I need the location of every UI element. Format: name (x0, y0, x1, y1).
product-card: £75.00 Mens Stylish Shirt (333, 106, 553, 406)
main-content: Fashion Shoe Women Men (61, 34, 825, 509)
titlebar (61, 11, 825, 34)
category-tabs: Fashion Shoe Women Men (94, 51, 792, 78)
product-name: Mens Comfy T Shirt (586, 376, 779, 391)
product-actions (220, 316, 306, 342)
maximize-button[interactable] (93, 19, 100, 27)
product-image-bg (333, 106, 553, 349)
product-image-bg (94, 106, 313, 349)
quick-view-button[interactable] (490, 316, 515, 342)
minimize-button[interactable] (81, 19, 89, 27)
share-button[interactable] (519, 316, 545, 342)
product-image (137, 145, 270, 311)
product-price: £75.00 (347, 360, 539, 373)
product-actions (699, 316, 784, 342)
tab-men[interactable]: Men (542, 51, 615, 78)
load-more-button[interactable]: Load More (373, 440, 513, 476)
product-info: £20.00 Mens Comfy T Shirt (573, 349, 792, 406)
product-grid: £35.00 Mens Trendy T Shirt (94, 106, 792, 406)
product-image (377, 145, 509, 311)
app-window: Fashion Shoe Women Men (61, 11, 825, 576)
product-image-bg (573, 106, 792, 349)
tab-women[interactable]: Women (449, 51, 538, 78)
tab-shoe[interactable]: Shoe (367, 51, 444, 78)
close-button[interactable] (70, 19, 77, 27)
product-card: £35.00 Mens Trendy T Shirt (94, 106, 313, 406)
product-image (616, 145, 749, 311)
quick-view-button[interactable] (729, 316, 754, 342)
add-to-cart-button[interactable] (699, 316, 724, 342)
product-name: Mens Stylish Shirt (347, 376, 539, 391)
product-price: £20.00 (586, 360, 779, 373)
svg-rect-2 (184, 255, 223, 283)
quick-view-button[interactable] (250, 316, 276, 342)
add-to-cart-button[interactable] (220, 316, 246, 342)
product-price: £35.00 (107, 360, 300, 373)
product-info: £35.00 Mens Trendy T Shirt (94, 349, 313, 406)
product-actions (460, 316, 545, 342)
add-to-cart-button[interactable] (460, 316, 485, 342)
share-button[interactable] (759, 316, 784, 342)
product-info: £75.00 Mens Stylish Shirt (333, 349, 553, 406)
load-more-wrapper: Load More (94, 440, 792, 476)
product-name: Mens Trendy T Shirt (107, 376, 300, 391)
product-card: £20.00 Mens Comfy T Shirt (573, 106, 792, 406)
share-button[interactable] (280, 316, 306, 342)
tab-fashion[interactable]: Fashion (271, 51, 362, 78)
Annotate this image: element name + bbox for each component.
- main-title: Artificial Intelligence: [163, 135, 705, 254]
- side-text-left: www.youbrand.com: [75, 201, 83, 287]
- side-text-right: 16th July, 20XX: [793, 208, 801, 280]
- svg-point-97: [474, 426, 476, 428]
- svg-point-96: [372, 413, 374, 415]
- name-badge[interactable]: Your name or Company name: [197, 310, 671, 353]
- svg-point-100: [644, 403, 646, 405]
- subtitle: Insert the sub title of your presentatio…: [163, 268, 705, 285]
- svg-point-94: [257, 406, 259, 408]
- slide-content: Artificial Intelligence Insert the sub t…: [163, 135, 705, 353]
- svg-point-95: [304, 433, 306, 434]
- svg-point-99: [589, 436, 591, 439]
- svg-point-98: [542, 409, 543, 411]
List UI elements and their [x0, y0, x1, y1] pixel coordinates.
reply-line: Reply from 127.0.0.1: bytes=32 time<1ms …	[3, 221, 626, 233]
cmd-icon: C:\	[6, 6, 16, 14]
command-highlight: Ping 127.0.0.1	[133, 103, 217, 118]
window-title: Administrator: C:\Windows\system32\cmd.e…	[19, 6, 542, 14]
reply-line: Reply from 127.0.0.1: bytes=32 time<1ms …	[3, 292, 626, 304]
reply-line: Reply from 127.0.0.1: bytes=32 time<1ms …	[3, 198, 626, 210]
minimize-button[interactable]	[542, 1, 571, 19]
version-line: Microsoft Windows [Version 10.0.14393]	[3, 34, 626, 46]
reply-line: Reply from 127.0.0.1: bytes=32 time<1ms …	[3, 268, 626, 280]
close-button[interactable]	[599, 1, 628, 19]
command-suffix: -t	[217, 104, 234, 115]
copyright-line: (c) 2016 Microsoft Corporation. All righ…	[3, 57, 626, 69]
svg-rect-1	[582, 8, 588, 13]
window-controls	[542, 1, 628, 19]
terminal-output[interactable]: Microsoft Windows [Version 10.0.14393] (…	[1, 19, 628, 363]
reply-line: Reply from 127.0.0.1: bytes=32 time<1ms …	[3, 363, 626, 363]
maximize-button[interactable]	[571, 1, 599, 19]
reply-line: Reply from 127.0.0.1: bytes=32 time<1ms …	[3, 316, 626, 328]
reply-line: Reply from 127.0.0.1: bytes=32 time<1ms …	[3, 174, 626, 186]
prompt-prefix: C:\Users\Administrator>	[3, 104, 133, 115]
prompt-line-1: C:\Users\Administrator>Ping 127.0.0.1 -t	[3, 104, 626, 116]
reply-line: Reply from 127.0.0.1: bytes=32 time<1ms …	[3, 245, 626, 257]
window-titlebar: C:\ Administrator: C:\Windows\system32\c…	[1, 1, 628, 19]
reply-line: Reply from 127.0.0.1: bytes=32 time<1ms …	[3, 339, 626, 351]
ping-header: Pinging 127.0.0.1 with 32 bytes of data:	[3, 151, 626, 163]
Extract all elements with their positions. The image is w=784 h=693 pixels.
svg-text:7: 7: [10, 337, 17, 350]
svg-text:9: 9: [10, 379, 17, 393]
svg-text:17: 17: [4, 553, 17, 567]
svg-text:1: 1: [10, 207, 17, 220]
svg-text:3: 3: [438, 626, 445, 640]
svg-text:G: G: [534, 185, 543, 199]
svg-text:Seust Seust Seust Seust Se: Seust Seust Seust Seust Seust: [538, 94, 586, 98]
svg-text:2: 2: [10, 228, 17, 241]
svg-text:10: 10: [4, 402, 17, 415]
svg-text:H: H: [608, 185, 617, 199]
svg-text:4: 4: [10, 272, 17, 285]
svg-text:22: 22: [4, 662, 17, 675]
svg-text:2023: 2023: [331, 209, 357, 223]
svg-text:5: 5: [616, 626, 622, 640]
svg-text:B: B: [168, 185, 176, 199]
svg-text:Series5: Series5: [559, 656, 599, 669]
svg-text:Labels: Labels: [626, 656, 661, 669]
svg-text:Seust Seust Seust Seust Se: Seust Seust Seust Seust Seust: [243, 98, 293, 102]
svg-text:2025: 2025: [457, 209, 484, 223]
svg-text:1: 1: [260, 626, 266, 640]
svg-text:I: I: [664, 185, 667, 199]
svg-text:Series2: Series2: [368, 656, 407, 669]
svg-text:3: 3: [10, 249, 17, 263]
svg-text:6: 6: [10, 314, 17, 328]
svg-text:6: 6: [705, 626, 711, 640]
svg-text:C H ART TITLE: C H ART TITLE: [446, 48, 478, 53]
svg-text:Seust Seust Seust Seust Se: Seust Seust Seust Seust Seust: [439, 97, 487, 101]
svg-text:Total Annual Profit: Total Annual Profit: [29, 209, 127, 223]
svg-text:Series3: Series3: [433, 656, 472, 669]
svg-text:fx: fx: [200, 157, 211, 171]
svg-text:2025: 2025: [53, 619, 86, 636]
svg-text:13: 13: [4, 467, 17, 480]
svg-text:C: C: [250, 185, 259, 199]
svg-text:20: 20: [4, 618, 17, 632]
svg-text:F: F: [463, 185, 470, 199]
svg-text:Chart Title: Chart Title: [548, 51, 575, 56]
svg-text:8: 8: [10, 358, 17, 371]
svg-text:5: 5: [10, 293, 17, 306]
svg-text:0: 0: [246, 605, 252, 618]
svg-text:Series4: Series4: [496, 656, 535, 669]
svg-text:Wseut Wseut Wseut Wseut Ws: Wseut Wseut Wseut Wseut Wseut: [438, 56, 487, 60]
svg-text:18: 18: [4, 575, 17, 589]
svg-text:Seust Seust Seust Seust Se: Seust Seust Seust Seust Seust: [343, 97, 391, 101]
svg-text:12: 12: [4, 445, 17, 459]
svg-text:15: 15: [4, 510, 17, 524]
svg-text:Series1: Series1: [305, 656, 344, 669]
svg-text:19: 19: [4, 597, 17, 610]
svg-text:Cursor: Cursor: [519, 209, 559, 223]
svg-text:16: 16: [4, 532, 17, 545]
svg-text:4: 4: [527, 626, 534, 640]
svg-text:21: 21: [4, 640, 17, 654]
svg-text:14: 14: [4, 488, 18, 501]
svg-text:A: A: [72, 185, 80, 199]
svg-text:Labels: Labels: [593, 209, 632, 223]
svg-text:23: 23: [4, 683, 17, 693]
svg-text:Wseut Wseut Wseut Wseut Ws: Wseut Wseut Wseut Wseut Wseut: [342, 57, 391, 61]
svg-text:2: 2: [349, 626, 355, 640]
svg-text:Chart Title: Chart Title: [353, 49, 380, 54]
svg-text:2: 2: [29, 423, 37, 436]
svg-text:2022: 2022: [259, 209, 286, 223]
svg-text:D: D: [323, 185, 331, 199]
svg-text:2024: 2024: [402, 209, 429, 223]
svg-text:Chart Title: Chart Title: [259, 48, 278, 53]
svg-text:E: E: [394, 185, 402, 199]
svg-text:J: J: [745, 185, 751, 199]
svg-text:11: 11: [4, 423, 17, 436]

——

> **Problem to work on**
A complete answer gives every line of the data that includes "more".

> **Exercise result**
load-more-button[interactable]: Load More (373, 440, 513, 476)
load-more-wrapper: Load More (94, 440, 792, 476)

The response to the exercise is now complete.